On 23 Oct 2023 12:53 +0200, from leste...@gazeta.pl (lester29):
> 1. Does an encryption key on the USB protect against rubber-hose
> cryptanalysis?

I don't see how it would. Presumably you would have access to it;
therefore that access could potentially be exploited through coercion
or torture. https://en.wikipedia.org/wiki/Rubber-hose_cryptanalysis

It does however make some _other_ types of attacks more difficult;
evil maid, video capture of typing in the passphrase, etc. might not
be thwarted completely, but would increase the complexity.

> 2. Is it true that key on pendrive is more risky than password because
> someone can steal the usb key and access data without the need of password?

It can be true. It can also be false.

LUKS offers the concept of "detached header", in which case everything
works exactly as it would with the header on the encrypted storage
device, except that the header itself is _stored_ elsewhere. That
header can still be protected by a weak password or a strong
passphrase, which itself can be stored either electronically, on
paper, or strictly in one's brain.

It's not quite as simple as "one is more secure than the other".

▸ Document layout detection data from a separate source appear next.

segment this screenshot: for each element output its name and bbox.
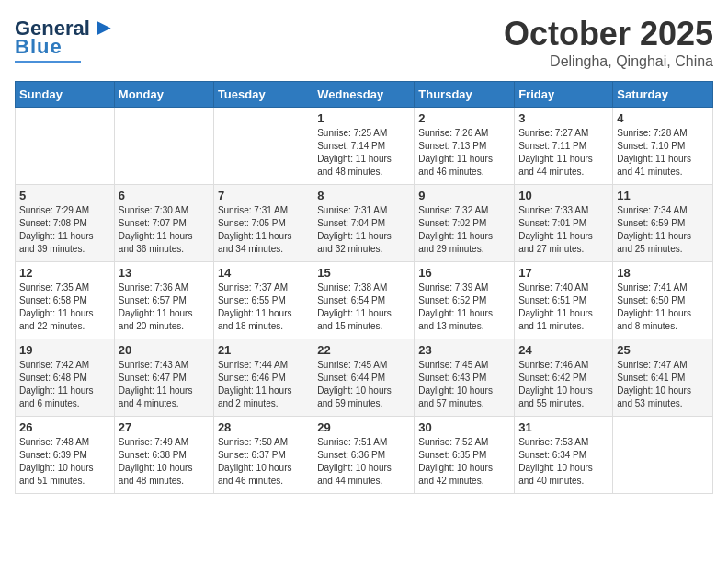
day-info: Sunrise: 7:49 AM Sunset: 6:38 PM Dayligh… — [119, 436, 210, 488]
day-number: 31 — [518, 420, 609, 434]
calendar-cell: 2Sunrise: 7:26 AM Sunset: 7:13 PM Daylig… — [415, 108, 515, 185]
header-thursday: Thursday — [415, 82, 515, 108]
calendar-week-row: 1Sunrise: 7:25 AM Sunset: 7:14 PM Daylig… — [16, 108, 713, 185]
calendar-cell: 29Sunrise: 7:51 AM Sunset: 6:36 PM Dayli… — [313, 417, 415, 494]
calendar-week-row: 26Sunrise: 7:48 AM Sunset: 6:39 PM Dayli… — [16, 417, 713, 494]
day-number: 30 — [418, 420, 510, 434]
header-friday: Friday — [515, 82, 613, 108]
day-info: Sunrise: 7:26 AM Sunset: 7:13 PM Dayligh… — [418, 127, 510, 178]
calendar-cell: 3Sunrise: 7:27 AM Sunset: 7:11 PM Daylig… — [515, 108, 613, 185]
day-number: 21 — [218, 343, 309, 357]
day-info: Sunrise: 7:52 AM Sunset: 6:35 PM Dayligh… — [418, 436, 510, 488]
day-info: Sunrise: 7:31 AM Sunset: 7:05 PM Dayligh… — [218, 204, 309, 256]
calendar-title-block: October 2025 Delingha, Qinghai, China — [504, 15, 713, 70]
day-info: Sunrise: 7:31 AM Sunset: 7:04 PM Dayligh… — [317, 204, 410, 256]
day-info: Sunrise: 7:37 AM Sunset: 6:55 PM Dayligh… — [218, 282, 309, 333]
day-number: 17 — [518, 266, 609, 280]
calendar-cell: 1Sunrise: 7:25 AM Sunset: 7:14 PM Daylig… — [313, 108, 415, 185]
day-info: Sunrise: 7:51 AM Sunset: 6:36 PM Dayligh… — [317, 436, 410, 488]
calendar-cell: 19Sunrise: 7:42 AM Sunset: 6:48 PM Dayli… — [16, 339, 115, 417]
calendar-cell: 11Sunrise: 7:34 AM Sunset: 6:59 PM Dayli… — [613, 185, 713, 262]
calendar-cell: 16Sunrise: 7:39 AM Sunset: 6:52 PM Dayli… — [415, 262, 515, 339]
day-number: 20 — [119, 343, 210, 357]
day-info: Sunrise: 7:45 AM Sunset: 6:43 PM Dayligh… — [418, 359, 510, 410]
calendar-cell: 7Sunrise: 7:31 AM Sunset: 7:05 PM Daylig… — [213, 185, 313, 262]
day-number: 12 — [19, 266, 110, 280]
day-number: 13 — [119, 266, 210, 280]
day-info: Sunrise: 7:35 AM Sunset: 6:58 PM Dayligh… — [19, 282, 110, 333]
day-info: Sunrise: 7:25 AM Sunset: 7:14 PM Dayligh… — [317, 127, 410, 178]
day-number: 15 — [317, 266, 410, 280]
header-tuesday: Tuesday — [213, 82, 313, 108]
calendar-cell: 22Sunrise: 7:45 AM Sunset: 6:44 PM Dayli… — [313, 339, 415, 417]
calendar-cell: 20Sunrise: 7:43 AM Sunset: 6:47 PM Dayli… — [114, 339, 213, 417]
header-wednesday: Wednesday — [313, 82, 415, 108]
calendar-week-row: 12Sunrise: 7:35 AM Sunset: 6:58 PM Dayli… — [16, 262, 713, 339]
day-number: 1 — [317, 111, 410, 125]
day-info: Sunrise: 7:27 AM Sunset: 7:11 PM Dayligh… — [518, 127, 609, 178]
day-number: 2 — [418, 111, 510, 125]
day-number: 8 — [317, 189, 410, 202]
day-number: 28 — [218, 420, 309, 434]
calendar-cell — [114, 108, 213, 185]
day-info: Sunrise: 7:50 AM Sunset: 6:37 PM Dayligh… — [218, 436, 309, 488]
calendar-cell — [213, 108, 313, 185]
day-info: Sunrise: 7:47 AM Sunset: 6:41 PM Dayligh… — [617, 359, 709, 410]
calendar-cell: 14Sunrise: 7:37 AM Sunset: 6:55 PM Dayli… — [213, 262, 313, 339]
calendar-cell: 12Sunrise: 7:35 AM Sunset: 6:58 PM Dayli… — [16, 262, 115, 339]
calendar-cell: 6Sunrise: 7:30 AM Sunset: 7:07 PM Daylig… — [114, 185, 213, 262]
calendar-week-row: 19Sunrise: 7:42 AM Sunset: 6:48 PM Dayli… — [16, 339, 713, 417]
calendar-location: Delingha, Qinghai, China — [504, 53, 713, 70]
calendar-cell: 31Sunrise: 7:53 AM Sunset: 6:34 PM Dayli… — [515, 417, 613, 494]
calendar-cell: 10Sunrise: 7:33 AM Sunset: 7:01 PM Dayli… — [515, 185, 613, 262]
calendar-cell: 28Sunrise: 7:50 AM Sunset: 6:37 PM Dayli… — [213, 417, 313, 494]
calendar-cell: 13Sunrise: 7:36 AM Sunset: 6:57 PM Dayli… — [114, 262, 213, 339]
day-info: Sunrise: 7:28 AM Sunset: 7:10 PM Dayligh… — [617, 127, 709, 178]
day-number: 24 — [518, 343, 609, 357]
day-number: 5 — [19, 189, 110, 202]
day-number: 18 — [617, 266, 709, 280]
calendar-table: SundayMondayTuesdayWednesdayThursdayFrid… — [15, 81, 713, 494]
calendar-cell: 8Sunrise: 7:31 AM Sunset: 7:04 PM Daylig… — [313, 185, 415, 262]
header-sunday: Sunday — [16, 82, 115, 108]
day-info: Sunrise: 7:41 AM Sunset: 6:50 PM Dayligh… — [617, 282, 709, 333]
day-info: Sunrise: 7:48 AM Sunset: 6:39 PM Dayligh… — [19, 436, 110, 488]
calendar-header-row: SundayMondayTuesdayWednesdayThursdayFrid… — [16, 82, 713, 108]
calendar-cell: 30Sunrise: 7:52 AM Sunset: 6:35 PM Dayli… — [415, 417, 515, 494]
day-info: Sunrise: 7:42 AM Sunset: 6:48 PM Dayligh… — [19, 359, 110, 410]
day-info: Sunrise: 7:40 AM Sunset: 6:51 PM Dayligh… — [518, 282, 609, 333]
day-info: Sunrise: 7:29 AM Sunset: 7:08 PM Dayligh… — [19, 204, 110, 256]
day-number: 29 — [317, 420, 410, 434]
calendar-cell: 15Sunrise: 7:38 AM Sunset: 6:54 PM Dayli… — [313, 262, 415, 339]
day-info: Sunrise: 7:33 AM Sunset: 7:01 PM Dayligh… — [518, 204, 609, 256]
day-number: 7 — [218, 189, 309, 202]
day-number: 23 — [418, 343, 510, 357]
calendar-cell: 25Sunrise: 7:47 AM Sunset: 6:41 PM Dayli… — [613, 339, 713, 417]
day-info: Sunrise: 7:36 AM Sunset: 6:57 PM Dayligh… — [119, 282, 210, 333]
day-info: Sunrise: 7:53 AM Sunset: 6:34 PM Dayligh… — [518, 436, 609, 488]
day-info: Sunrise: 7:44 AM Sunset: 6:46 PM Dayligh… — [218, 359, 309, 410]
day-number: 3 — [518, 111, 609, 125]
header-saturday: Saturday — [613, 82, 713, 108]
day-number: 9 — [418, 189, 510, 202]
day-info: Sunrise: 7:32 AM Sunset: 7:02 PM Dayligh… — [418, 204, 510, 256]
page-header: General► Blue October 2025 Delingha, Qin… — [15, 15, 713, 70]
day-number: 6 — [119, 189, 210, 202]
calendar-cell: 18Sunrise: 7:41 AM Sunset: 6:50 PM Dayli… — [613, 262, 713, 339]
day-info: Sunrise: 7:45 AM Sunset: 6:44 PM Dayligh… — [317, 359, 410, 410]
calendar-cell: 4Sunrise: 7:28 AM Sunset: 7:10 PM Daylig… — [613, 108, 713, 185]
calendar-cell: 21Sunrise: 7:44 AM Sunset: 6:46 PM Dayli… — [213, 339, 313, 417]
day-number: 11 — [617, 189, 709, 202]
calendar-cell: 5Sunrise: 7:29 AM Sunset: 7:08 PM Daylig… — [16, 185, 115, 262]
day-info: Sunrise: 7:38 AM Sunset: 6:54 PM Dayligh… — [317, 282, 410, 333]
day-info: Sunrise: 7:46 AM Sunset: 6:42 PM Dayligh… — [518, 359, 609, 410]
calendar-cell: 24Sunrise: 7:46 AM Sunset: 6:42 PM Dayli… — [515, 339, 613, 417]
calendar-cell — [613, 417, 713, 494]
calendar-cell: 17Sunrise: 7:40 AM Sunset: 6:51 PM Dayli… — [515, 262, 613, 339]
calendar-cell: 26Sunrise: 7:48 AM Sunset: 6:39 PM Dayli… — [16, 417, 115, 494]
day-info: Sunrise: 7:39 AM Sunset: 6:52 PM Dayligh… — [418, 282, 510, 333]
calendar-cell: 23Sunrise: 7:45 AM Sunset: 6:43 PM Dayli… — [415, 339, 515, 417]
calendar-cell: 27Sunrise: 7:49 AM Sunset: 6:38 PM Dayli… — [114, 417, 213, 494]
logo-underline — [15, 61, 81, 63]
day-info: Sunrise: 7:30 AM Sunset: 7:07 PM Dayligh… — [119, 204, 210, 256]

One advantage of keeping something needed to unlock a container on a
physical device which one keeps with them is that you can _know_ that
no unauthorized person has been able to gain access to it. The
disadvantage is in the case of loss of or damage to that device, so
you'd normally want to keep a copy somewhere else, but that
compromises the access restriction guarantees.

_As a general rule, before implementing any security mechanism, it's a
good idea to actually determine what you are trying to protect against
by doing so._ The term for this is _threat modeling_. As a very
simplistic example, there's little point in getting high-grade locks
for your home if you always leave the ground floor windows open when
you leave for work for the day; for the locks to do much of any good,
you'd also need to start closing the windows.

> 3. What do you think about simply encrypting the disk with LUKS and do
> encrypted backups?

It's what I do, and it's what I recommend that people do unless they
have some very specific reason not to.

You can lose a _little_ bit of I/O throughput, but with modern-day
CPUs and storage devices, including high-speed NVMe SSDs, with perhaps
the exception of striped high-speed storage, the performance loss
should be largely negligible.

-- 
Michael Kjörling                     🔗 https://michael.kjorling.se
“Remember when, on the Internet, nobody cared that you were a dog?”